Мотекусома поднял голову. Это была Сиу-Коатль.
- Перестань, - совершенно не желая обсуждать игру, попросил он. - Лучше посмотри, что из Чампотона прислали.
Женщина-Змея подошла, взяла верхнее полотно и охнула.
- Это они?
- Да.
И еще этот металл… Мотекусома отдал короткое распоряжение, и замерший у дверей слуга тут же исчез и вскоре появился с расписной шкатулкой. Открыл и с поклоном поставил ее перед Великим Тлатоани. Мотекусома наклонился и один за другим достал все три предмета из этого странного отдающего синевой металла.
Первый попал в его руки шесть лет назад. Этот браслет с обрывком толстой цепи был снят с руки мертвеца, выброшенного на один из островов на маленьком бревенчатом плоту.
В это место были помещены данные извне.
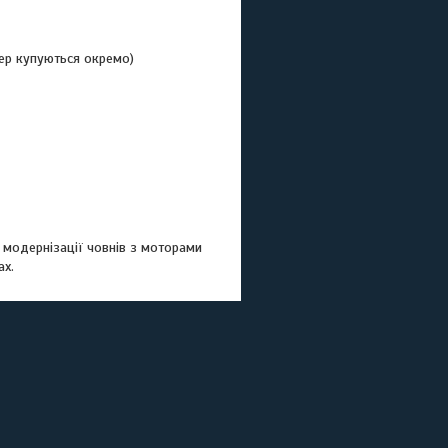
ер купуються окремо)
модернізації човнів з моторами
ах.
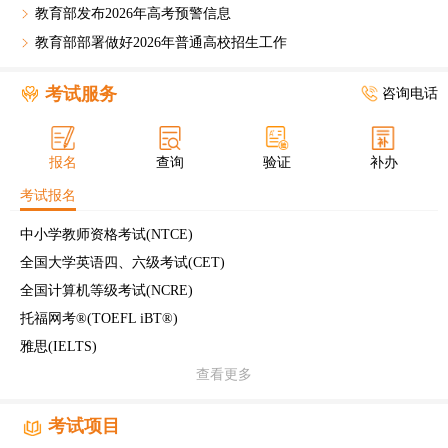
教育部发布2026年高考预警信息
教育部部署做好2026年普通高校招生工作
考试服务
咨询电话
报名
查询
验证
补办
考试报名
中小学教师资格考试(NTCE)
全国大学英语四、六级考试(CET)
全国计算机等级考试(NCRE)
托福网考®(TOEFL iBT®)
雅思(IELTS)
查看更多
考试项目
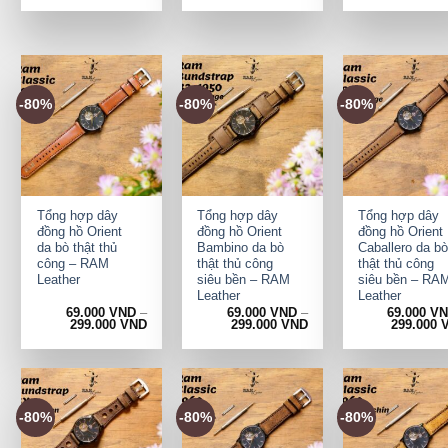
-80%
-80%
-80%
+
+
+
Tổng hợp dây
Tổng hợp dây
Tổng hợp dây
đồng hồ Orient
đồng hồ Orient
đồng hồ Orient
da bò thật thủ
Bambino da bò
Caballero da bò
công – RAM
thật thủ công
thật thủ công
Leather
siêu bền – RAM
siêu bền – RA
Leather
Leather
69.000
VND
–
69.000
VND
–
69.000
V
299.000
VND
299.000
VND
299.000
-80%
-80%
-80%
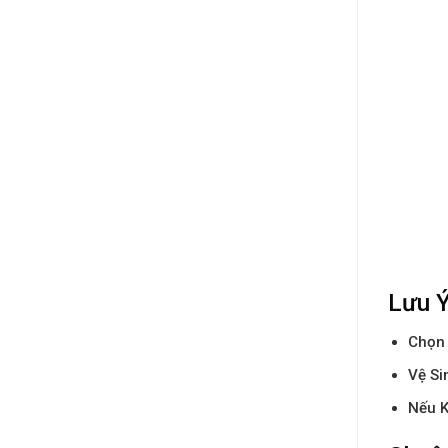
Lưu Ý
Chọn
Vệ Si
Nếu K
Вообще-то браслетов было два, но второй отнять у обнаруживших труп дикарей-людоедов не удалось.
Следующий предмет попал в эту шкатулку чуть позднее, два года назад - с севера. Как утверждал доставивший его гонец, эту зубчатую звездочку "четвероногие" прикрепляют то ли к щиколотке, то ли к пятке, - здесь мнения перепуганных очевидцев расходились.
Но более всего правителя поражал третий предмет - длинный, все время обрастающий рыжим налетом нож. Мотекусома лично проверил нож в деле и был потрясен; он легко резал золото и медь и уступал в прочности разве что кремню - с тем существенным отличием, что при ударе не крошился.
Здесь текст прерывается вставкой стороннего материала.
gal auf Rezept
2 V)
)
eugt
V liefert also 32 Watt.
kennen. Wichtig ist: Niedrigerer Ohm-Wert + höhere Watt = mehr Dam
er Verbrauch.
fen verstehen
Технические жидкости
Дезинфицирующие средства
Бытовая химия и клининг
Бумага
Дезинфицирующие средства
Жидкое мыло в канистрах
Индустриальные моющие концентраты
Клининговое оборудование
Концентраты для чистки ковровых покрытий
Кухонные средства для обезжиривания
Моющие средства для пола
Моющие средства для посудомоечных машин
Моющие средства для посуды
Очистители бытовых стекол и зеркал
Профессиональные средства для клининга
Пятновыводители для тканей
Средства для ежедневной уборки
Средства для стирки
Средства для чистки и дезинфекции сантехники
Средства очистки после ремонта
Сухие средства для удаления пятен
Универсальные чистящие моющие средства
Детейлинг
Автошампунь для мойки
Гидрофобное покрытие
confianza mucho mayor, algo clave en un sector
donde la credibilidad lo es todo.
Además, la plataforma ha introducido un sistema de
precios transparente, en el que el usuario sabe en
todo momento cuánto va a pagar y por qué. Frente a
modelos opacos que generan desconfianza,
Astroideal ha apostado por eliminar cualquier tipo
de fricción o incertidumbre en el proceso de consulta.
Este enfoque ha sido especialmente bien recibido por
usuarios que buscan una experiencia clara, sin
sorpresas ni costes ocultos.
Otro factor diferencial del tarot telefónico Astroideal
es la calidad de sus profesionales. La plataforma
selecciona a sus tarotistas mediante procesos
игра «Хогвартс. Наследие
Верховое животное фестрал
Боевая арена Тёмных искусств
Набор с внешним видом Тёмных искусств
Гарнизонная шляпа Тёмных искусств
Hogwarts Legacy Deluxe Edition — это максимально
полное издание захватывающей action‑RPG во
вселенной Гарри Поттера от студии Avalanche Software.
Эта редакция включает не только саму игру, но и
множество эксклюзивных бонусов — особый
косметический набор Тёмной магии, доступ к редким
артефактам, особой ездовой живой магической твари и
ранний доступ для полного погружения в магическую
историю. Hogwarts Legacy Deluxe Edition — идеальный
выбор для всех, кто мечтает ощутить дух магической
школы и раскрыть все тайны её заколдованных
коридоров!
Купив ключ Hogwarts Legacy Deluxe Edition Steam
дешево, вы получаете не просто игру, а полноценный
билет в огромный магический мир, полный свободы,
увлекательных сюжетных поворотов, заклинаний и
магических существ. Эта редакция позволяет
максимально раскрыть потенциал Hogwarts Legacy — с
- Это люди, - задумчиво произнесла Женщина-Змея.
- Что? - поднял голову Мотекусома.
- Я сказала: это - люди, - отчетливо повторила жена и ткнула пальцем в холст. - Видишь?
Мотекусома заинтересованно привстал со скамеечки. На округлом боку гигантского двухголового тапира, в том месте, на которое указывала Сиу-Коатль, отчетливо виднелось то ли утолщение, то ли нарост.
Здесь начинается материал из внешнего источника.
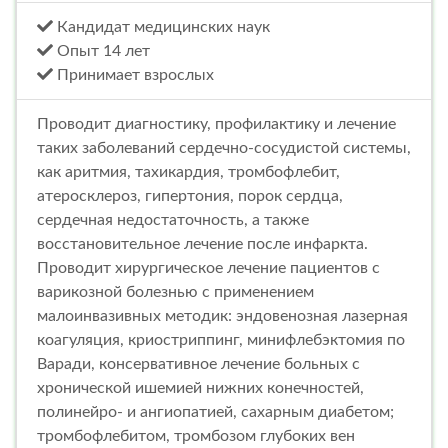
Кандидат медицинских наук
Опыт 14 лет
Принимает взрослых
Проводит диагностику, профилактику и лечение
таких заболеваний сердечно-сосудистой системы,
как аритмия, тахикардия, тромбофлебит,
атеросклероз, гипертония, порок сердца,
сердечная недостаточность, а также
восстановительное лечение после инфаркта.
Проводит хирургическое лечение пациентов с
варикозной болезнью с применением
малоинвазивных методик: эндовенозная лазерная
коагуляция, криостриппинг, минифлебэктомия по
Варади, консервативное лечение больных с
хронической ишемией нижних конечностей,
полинейро- и ангиопатией, сахарным диабетом;
тромбофлебитом, тромбозом глубоких вен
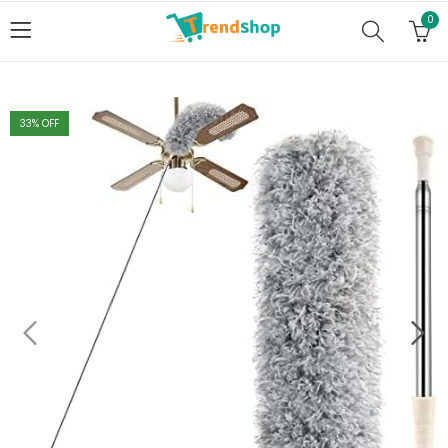
0
33
% OFF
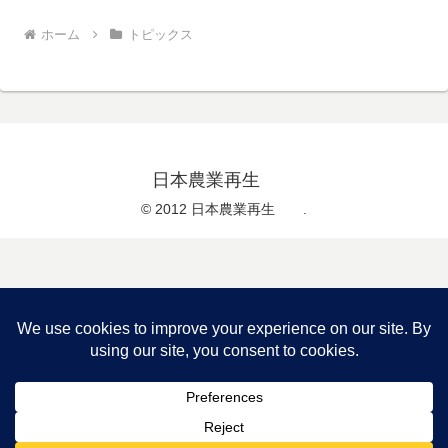
ホーム
トピックス
日本農業再生
© 2012 日本農業再生 .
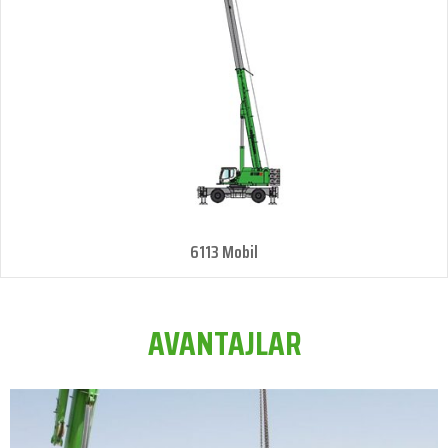
6113 Mobil
AVANTAJLAR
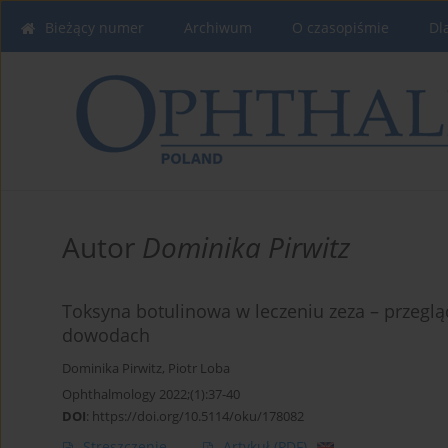
Bieżący numer
Archiwum
O czasopiśmie
Dl
Autor
Dominika Pirwitz
Toksyna botulinowa w leczeniu zeza – przegl
dowodach
Dominika Pirwitz
,
Piotr Loba
Ophthalmology 2022;(1):37-40
DOI
:
https://doi.org/10.5114/oku/178082
Streszczenie
Artykuł
(PDF)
- Это нога, - поджала губы Сиу-Коатль. - Он сидит на тапире верхом. Понимаешь?
- Как это - верхом? - не понял Мотекусома.
- Так женщина иногда садится на мужчину! - раздраженно пояснила главная жена.
- Глупая! Тогда бы тапир ходил вверх животом! - насмешливо осадил ее Мотекусома… и осекся.
Женщина-Змея определенно была права. Только бледные бородатые воины сидели у гигантских тапиров на спинах, а не на… животах.
- Что думаешь делать? - словно не заметив насмешки, поинтересовалась жена.
- Собирать Высший совет. Немедленно.
* * *
На этот раз высадка на сушу стала для всех сплошной мукой. Суда все время стаскивало вниз речным течением, и штурманы вконец извелись, пока сумели пришвартовать хотя бы половину судов армады. А потом начали падать с шаткого трапа драгоценные во всех смыслах лошади.
- Вот что значит, без молитвы начать, - нравоучительно произнесли сзади.
Падре Хуан Диас тут же захлопнул книгу для путевых записей и обернулся. Это был духовник армады брат Бартоломе де Ольмедо.
- Сойдете с нами, святой отец? - как бы равнодушно поинтересовался Ольмедо.
Хуан Диас решительно мотнул головой.
- Спасибо, брат Бартоломе, не в этот раз.
Монах как-то криво улыбнулся и развернулся, чтобы уйти.
- И ведь не боится… - пробормотал он вбок.
Хуана Диаса как ударили.
- Что ты сказал?! - ухватил он монаха за грудки и рывком подтянул к себе. - Кого я должен бояться?!
- Ну, как же… - глотнул тот, - не участвуете вы в борьбе с язычниками. Хотя и посланы. О таком и донести могут…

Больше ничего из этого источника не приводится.